§ Work to complete: Word for word, print the entries that follow.

══════

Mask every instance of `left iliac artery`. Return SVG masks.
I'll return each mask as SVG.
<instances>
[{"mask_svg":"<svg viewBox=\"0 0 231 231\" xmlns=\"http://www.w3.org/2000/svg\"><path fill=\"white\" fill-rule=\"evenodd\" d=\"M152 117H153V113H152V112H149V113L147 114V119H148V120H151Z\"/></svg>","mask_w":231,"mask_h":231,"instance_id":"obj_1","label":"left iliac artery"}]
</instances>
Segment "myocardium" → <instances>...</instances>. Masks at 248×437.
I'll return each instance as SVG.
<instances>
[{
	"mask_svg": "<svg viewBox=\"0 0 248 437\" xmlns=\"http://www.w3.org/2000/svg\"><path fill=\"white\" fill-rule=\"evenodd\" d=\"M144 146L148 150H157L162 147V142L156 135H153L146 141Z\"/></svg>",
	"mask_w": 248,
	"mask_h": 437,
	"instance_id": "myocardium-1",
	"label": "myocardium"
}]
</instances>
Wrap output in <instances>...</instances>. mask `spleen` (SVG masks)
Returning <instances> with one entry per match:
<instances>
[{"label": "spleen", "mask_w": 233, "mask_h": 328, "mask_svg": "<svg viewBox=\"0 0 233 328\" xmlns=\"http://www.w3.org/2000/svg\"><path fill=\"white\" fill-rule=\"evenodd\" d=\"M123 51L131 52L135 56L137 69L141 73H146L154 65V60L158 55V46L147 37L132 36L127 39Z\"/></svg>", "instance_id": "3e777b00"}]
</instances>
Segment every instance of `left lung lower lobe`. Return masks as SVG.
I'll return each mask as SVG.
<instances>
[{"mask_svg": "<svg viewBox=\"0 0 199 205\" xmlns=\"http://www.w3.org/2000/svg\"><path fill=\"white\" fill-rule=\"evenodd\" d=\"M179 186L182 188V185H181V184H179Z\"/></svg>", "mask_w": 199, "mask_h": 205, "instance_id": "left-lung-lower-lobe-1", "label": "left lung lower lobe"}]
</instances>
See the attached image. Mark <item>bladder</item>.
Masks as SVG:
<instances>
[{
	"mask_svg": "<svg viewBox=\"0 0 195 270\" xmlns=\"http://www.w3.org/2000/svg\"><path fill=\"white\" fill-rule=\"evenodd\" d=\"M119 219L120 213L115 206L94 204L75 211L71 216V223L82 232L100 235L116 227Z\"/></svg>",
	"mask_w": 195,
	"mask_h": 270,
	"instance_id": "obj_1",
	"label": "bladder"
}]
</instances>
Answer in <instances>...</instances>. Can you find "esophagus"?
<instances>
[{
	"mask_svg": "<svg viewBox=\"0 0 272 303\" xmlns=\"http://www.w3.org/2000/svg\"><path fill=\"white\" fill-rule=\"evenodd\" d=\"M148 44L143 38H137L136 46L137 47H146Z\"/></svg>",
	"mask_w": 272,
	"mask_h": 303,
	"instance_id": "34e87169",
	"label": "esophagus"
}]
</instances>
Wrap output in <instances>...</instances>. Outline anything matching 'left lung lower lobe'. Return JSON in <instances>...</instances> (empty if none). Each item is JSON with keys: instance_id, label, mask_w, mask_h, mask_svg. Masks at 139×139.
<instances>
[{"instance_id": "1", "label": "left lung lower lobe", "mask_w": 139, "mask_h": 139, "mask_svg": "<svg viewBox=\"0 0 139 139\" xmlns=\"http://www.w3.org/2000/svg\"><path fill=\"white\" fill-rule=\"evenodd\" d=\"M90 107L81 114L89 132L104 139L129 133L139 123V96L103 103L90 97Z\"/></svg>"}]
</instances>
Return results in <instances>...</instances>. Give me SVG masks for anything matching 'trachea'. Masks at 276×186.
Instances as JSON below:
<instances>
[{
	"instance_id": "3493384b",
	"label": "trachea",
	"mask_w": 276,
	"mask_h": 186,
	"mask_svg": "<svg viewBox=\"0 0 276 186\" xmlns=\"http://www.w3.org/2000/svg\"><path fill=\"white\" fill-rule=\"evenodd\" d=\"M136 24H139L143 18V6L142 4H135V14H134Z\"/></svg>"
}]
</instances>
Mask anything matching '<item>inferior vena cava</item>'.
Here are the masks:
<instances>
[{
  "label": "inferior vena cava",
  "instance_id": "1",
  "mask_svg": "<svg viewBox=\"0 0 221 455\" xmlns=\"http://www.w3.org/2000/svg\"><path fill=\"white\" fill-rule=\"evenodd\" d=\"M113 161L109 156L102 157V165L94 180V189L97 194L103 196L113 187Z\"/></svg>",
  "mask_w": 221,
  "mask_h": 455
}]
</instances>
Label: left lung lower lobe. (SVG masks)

══════

§ Solution to this exercise:
Mask every instance of `left iliac artery`. Return SVG masks.
I'll return each mask as SVG.
<instances>
[{"mask_svg":"<svg viewBox=\"0 0 231 231\" xmlns=\"http://www.w3.org/2000/svg\"><path fill=\"white\" fill-rule=\"evenodd\" d=\"M152 117H153V113H152V112H149V113L147 114V119H148V120H151Z\"/></svg>","mask_w":231,"mask_h":231,"instance_id":"obj_1","label":"left iliac artery"}]
</instances>
Segment "myocardium" → <instances>...</instances>. Masks at 248×437.
I'll return each instance as SVG.
<instances>
[{
	"mask_svg": "<svg viewBox=\"0 0 248 437\" xmlns=\"http://www.w3.org/2000/svg\"><path fill=\"white\" fill-rule=\"evenodd\" d=\"M144 146L148 150H157L162 147V142L156 135H153L146 141Z\"/></svg>",
	"mask_w": 248,
	"mask_h": 437,
	"instance_id": "myocardium-1",
	"label": "myocardium"
}]
</instances>
Wrap output in <instances>...</instances>. mask `spleen` (SVG masks)
Returning <instances> with one entry per match:
<instances>
[{"label": "spleen", "mask_w": 233, "mask_h": 328, "mask_svg": "<svg viewBox=\"0 0 233 328\" xmlns=\"http://www.w3.org/2000/svg\"><path fill=\"white\" fill-rule=\"evenodd\" d=\"M123 51L131 52L135 56L137 69L141 73H146L154 65V60L158 55V46L147 37L132 36L127 39Z\"/></svg>", "instance_id": "3e777b00"}]
</instances>
Segment every instance of `left lung lower lobe`. Return masks as SVG.
I'll return each mask as SVG.
<instances>
[{"mask_svg": "<svg viewBox=\"0 0 199 205\" xmlns=\"http://www.w3.org/2000/svg\"><path fill=\"white\" fill-rule=\"evenodd\" d=\"M179 186L182 188V185H181V184H179Z\"/></svg>", "mask_w": 199, "mask_h": 205, "instance_id": "left-lung-lower-lobe-1", "label": "left lung lower lobe"}]
</instances>
See the attached image. Mark <item>bladder</item>.
Masks as SVG:
<instances>
[{
	"mask_svg": "<svg viewBox=\"0 0 195 270\" xmlns=\"http://www.w3.org/2000/svg\"><path fill=\"white\" fill-rule=\"evenodd\" d=\"M119 219L120 213L115 206L94 204L75 211L71 216V223L82 232L100 235L116 227Z\"/></svg>",
	"mask_w": 195,
	"mask_h": 270,
	"instance_id": "obj_1",
	"label": "bladder"
}]
</instances>
Answer in <instances>...</instances>. Can you find "esophagus"?
<instances>
[{
	"mask_svg": "<svg viewBox=\"0 0 272 303\" xmlns=\"http://www.w3.org/2000/svg\"><path fill=\"white\" fill-rule=\"evenodd\" d=\"M148 44L143 38H137L136 46L137 47H146Z\"/></svg>",
	"mask_w": 272,
	"mask_h": 303,
	"instance_id": "34e87169",
	"label": "esophagus"
}]
</instances>
Wrap output in <instances>...</instances>. Outline anything matching 'left lung lower lobe'. Return JSON in <instances>...</instances> (empty if none). Each item is JSON with keys: instance_id, label, mask_w, mask_h, mask_svg. Masks at 139×139.
<instances>
[{"instance_id": "1", "label": "left lung lower lobe", "mask_w": 139, "mask_h": 139, "mask_svg": "<svg viewBox=\"0 0 139 139\" xmlns=\"http://www.w3.org/2000/svg\"><path fill=\"white\" fill-rule=\"evenodd\" d=\"M90 107L81 114L89 132L104 139L129 133L139 123V96L103 103L90 97Z\"/></svg>"}]
</instances>
Return results in <instances>...</instances>. Give me SVG masks for anything matching 'trachea'. Masks at 276×186.
Instances as JSON below:
<instances>
[{
	"instance_id": "3493384b",
	"label": "trachea",
	"mask_w": 276,
	"mask_h": 186,
	"mask_svg": "<svg viewBox=\"0 0 276 186\" xmlns=\"http://www.w3.org/2000/svg\"><path fill=\"white\" fill-rule=\"evenodd\" d=\"M136 24H139L143 18V6L142 4H135V14H134Z\"/></svg>"
}]
</instances>
Mask anything matching '<item>inferior vena cava</item>'.
Here are the masks:
<instances>
[{
  "label": "inferior vena cava",
  "instance_id": "1",
  "mask_svg": "<svg viewBox=\"0 0 221 455\" xmlns=\"http://www.w3.org/2000/svg\"><path fill=\"white\" fill-rule=\"evenodd\" d=\"M113 161L109 156L102 157V165L94 180V189L97 194L103 196L113 187Z\"/></svg>",
  "mask_w": 221,
  "mask_h": 455
}]
</instances>
Label: left lung lower lobe. (SVG masks)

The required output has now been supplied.